Even though I love Dead Space and have an unhealthy obsession Left 4 Dead, my problem with those types of games is that they overpower you. When you’re armed to the teeth you feel like a badass and when you feel like a badass nothing will scare you. Silent Hill: Homecoming didn’t arm you with a ton of weapons, though it did give you more than the past games in the series. Instead the game armed you with skills like dodging, counter moves, quick jabs, strong attacks, and even execution moves. I’m all for giving players basic defensive abilities, and some of these options like strafing are features the Resident Evil series should consider implementing. But when I can kill almost any enemy in your game without taking a single hit I’m no longer intimidated by the things that are hunting me, no matter how grotesque and disturbing they are.

To fix this issue Silent Hill should take a page out of Dead Space’s book. This game gave us very basic defensive and offensive capabilities but made them slow and weak so spamming the move wouldn’t save you when you find yourself surrounded by enemies. The melee move consisted of Isaac desperately swinging his weapon and the move did almost no damage but did manage to knock the creature back granting some much need breathing room. The curb stomp was another simplistic yet effective move that saved me from unnecessarily wasting ammo (though ammunition was never scarce in the game, I tend to play things safe) more than a few times. The point is Dead Space gave you realistic maneuvers that were helpful in a pinch but always remained as a last option I would use when I either needed to conserve ammo or wanted some baddies to back the fuck off.
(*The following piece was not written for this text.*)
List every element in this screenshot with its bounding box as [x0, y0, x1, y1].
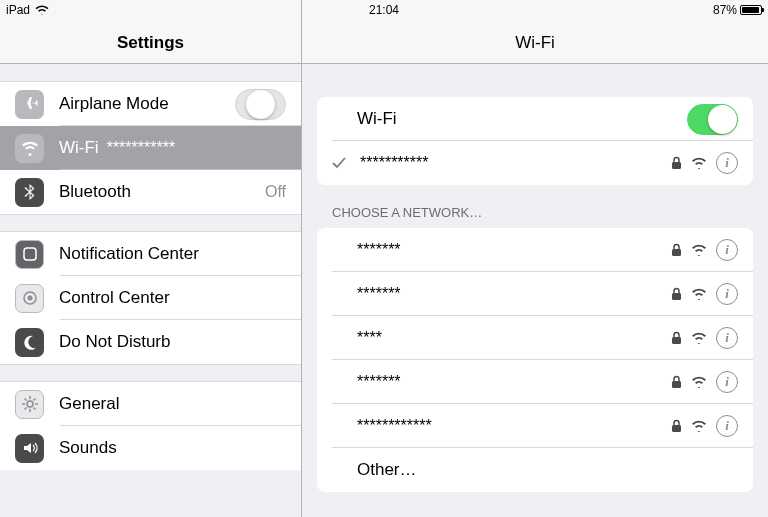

The enemies of Silent Hill almost always require a different approach to defeat them so if there were a few moves specifically designed to help take out specific creatures it would give us an alternative to defeat them should we run out of ammo or simply become overwhelmed (both tend to happen often in this series). The best part of all this, other than the fact that the idea came from me instantly making it clever (please don’t take that line too seriously), is having a collection of melee attacks specifically designed to counter certain enemies would be helpful without making gamers feel too strong. Oh, and while we’re on the subject of physical capabilities, please add a sprint button to the next Silent Hill game. Leisurely jogging through a fog-ridden ghost town trying to find out where to go while being pursued by a pack of hungry dog creatures doesn’t make sense and got more than a little annoying.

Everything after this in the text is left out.